Но тут уж отповедь этой молодой особы задела наконец Гарри за живое.
- Ни один негр на нашей плантации не находится в таком подневольном
положении, как я, мисс Этти, - густо покраснев, проговорил он. - -И тем не
менее, мисс Ламберт, мы никогда не упрекаем беднягу за то, что он лишен
свободы. Это не великодушно. Во всяком случае, это пе вяжется с моим
понятием о благородстве. Быть может, конечно, женщины смотрят на это иначе,
и я не вправе обижаться, когда молодая девица указывает мне на мои
недостатки. А может быть, не столько я повинен в моих недостатках, сколько
моя злая судьба. Вы здесь так много говорили об этом господине, который
пошел добровольцем на войну и увенчал себя славой, и так превозносили его
отвагу, словно я начисто ее лишен. А между прочим, если на то пошло, у меня
ее не меньше, чем у всех этих господ. Я не хочу хвалиться, по, право же, я
не испугаюсь ни мистера Вулфа, ни сэра Джона Армитейджа и никого другого. Но
разве я могу купить себе офицерский чин, когда уже спустил все до последнего
шиллинга? Поступить на военную службу рядовым джентльмену моего звания никак
не положено, иначе, клянусь богом, я бы это сделал! И если бы я пал,
сраженный пулей, вероятно, мисс Этти Ламберт не была бы слишком опечалена.
Нет, я не ожидал этого от вас, Этти, - я думал, что вы добрее.

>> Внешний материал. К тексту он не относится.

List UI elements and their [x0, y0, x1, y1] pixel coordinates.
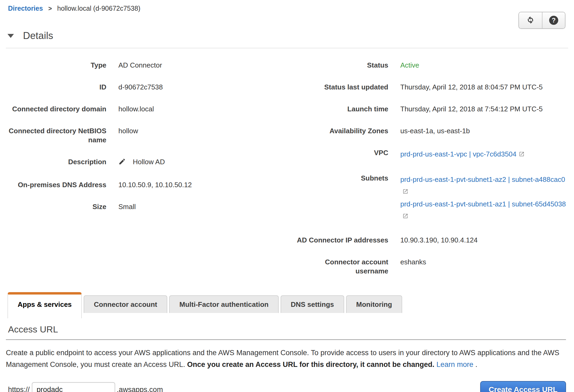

- Что я такого сказала? - спросила Этти. - Я сказала только, что сэр
Джон Армщейдж пошел добровольцем и что мистер Вулф покрыл себя славой, а вы
принялись меня за что-то отчитывать! Разве я виновата в том, что мистер Вулф
известен своей отвагой и подвигами? Скажите на милость, разве это причина,
чтобы сердиться на меня?
- А я и не говорил, что сержусь, - промолвил Гарри печально. - Я
сказал, что мне больно и обидно.
- Ну, в самом деле? Вот уж не думала, что моих слабых сил хватит, чтобы
причинить кому-нибудь боль! Право, мне это очень льстит, если я могу сделать
больно такому большому, сильному мужчине, чей мизинец немногим тоньше моей
руки!
- А я никак не ожидал, что вы приложите к этому столько стараний, Этти,
- сказал Гарри. - Я, по правде говоря, не привык к такому приему в вашем
доме.
- Что случилось, мой мальчик? - спросила добрая миссис Ламберт,
заглянув в эту критическую минуту в гостиную и увидев удрученную физиономию
молодого человека.
- Ах, это все та же старая песня, маменька, мы ее но раз слышали! -
поспешно сказала Этти. - Гарри, как всегда, жалуется, что он не знает, чем
бы ему заняться. Он ужасно несчастен и твердит об этом снова и снова, вот и
все.
- А разве ты, моя дорогая, не твердишь каждый день снова и снова, что
ты проголодалась? Так, может быть, нам с папенькой перестать поэтому звать
тебя к обеду? - в сердцах воскликнула миссис Ламберт. - А вы отобедаете с
нами, Гарри? Сейчас уже три часа. - И после двух-трех слабых отговорок Гарри
принимает приглашение. - Правда, мой супруг обедает сегодня вне дома, и вам
придется удовольствоваться обществом трех дам, так что, боюсь, обед может
показаться вам скучным, - заметила миссис Ламберт.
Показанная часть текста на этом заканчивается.